Согласно неписаному аппаратному закону он должен был забраковать материал или по крайней мере назвать его сырым. Отдавался приказ о разворачивании второго раунда подготовки записки. По велению зама созывали совещания с привлечением ученых. Направляли документ «на предложения и совет» в другие ведомства (МИД, КГБ и т. п.). При этом заведенный еще, видимо, в незапамятные времена ритуал требовал непременного ошельмовывания дополнительных помощников.





– Ну как там ученые, – вопрошал замзав, – высказывали что-нибудь дельное на совещании?

– Вы же знаете, Иван Иванович, качество науки, пустая трата времени, сплошные банальности.

– Да, увы, наука застоялась, расшевелить бы ее надо. На замечания мидовцев и чекистов реагировали тоже с иронией:

– Вот тебе и спецы, хоть бы какую-то свежинку внесли. Позорно низкий уровень!

Критика научного мира и ведомств продолжалась на партсобраниях, где под одобрительный гул аудитории очередной выступающий охал по поводу профессиональной негодности советских дипломатов, разведчиков, военных, ученых. Подобные сентенции звучали особенно забавными, ибо в МИДе, КГБ, Минобороны, научном мире столь же пренебрежительно отзывались об умственных способностях цековцев. Мидовские друзья не раз спрашивали меня:

– Послушай, как ты там терпишь, в ЦК же одни дубины стоеросовые!

Как бы там ни было, бумага рано или поздно вновь попадала к заму. Поскольку к ней приложил руку столь широкий круг лиц разных возрастов, взглядов, знаний, она была, несомненно, гораздо хуже, противоречивее, менее логичной, чем при первом чтении. Тем не менее замзав ее пропускал. Так полагалось. Он вносил в документ и собственную лепту, что делало конечный продукт совсем убогим.
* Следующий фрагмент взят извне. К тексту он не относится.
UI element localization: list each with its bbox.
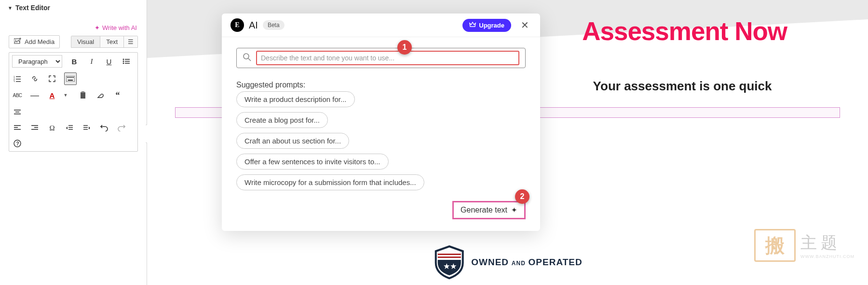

Далее замзав согласовывал материал с заведующим отделом и по договоренности с ним приступал к поиску отдела-партнера, который бы выступил соавтором записки. Отдел находился, начинался новый изнурительный этап возни и беготни. Документ с помощью курьеров метался между двумя отделами как пинг-понговый шарик над сеткой: «направляем по договоренности», «возвращаем с дополнениями», «просьба посмотреть». На одни сопроводиловки уходило несколько килограммов бумаги.

Но вот текст обкатан, сто раз согласован и пересогласован. Наступала пора гонки на месте. Знаете, как на треке велосипедисты отчаянно упираются, стремясь побудить соперника первым сорваться в путь и взять встречный ветер на себя. В аппарате каждый отдел норовил заставить партнера подписать документ первым. На всякий случай. Параллельно шли торги о том, каким уровнем подписывать записку в ЦК: уровнем зама или заведующего. Это никчемное занятие тоже поглощало массу сил иособенно времени.

Подписанный документ уходил в Общий отдел и через какое-то время вносился в повестку дня заседания Политбюро. Активность авторов записки достигала апогея. Заведующий приглашен на Политбюро, требовалось подготовить текст его выступления. В 99 из 100 случаев никакого выступления не бывало, в оставшемся сотом заведующему позволяли произнести две-три фразы. Тем не менее семь-восемь спецов отдавали еще десятки часов жизни на составление текста мифического выступления. Чаще всего решение принималось вообще без обсуждения.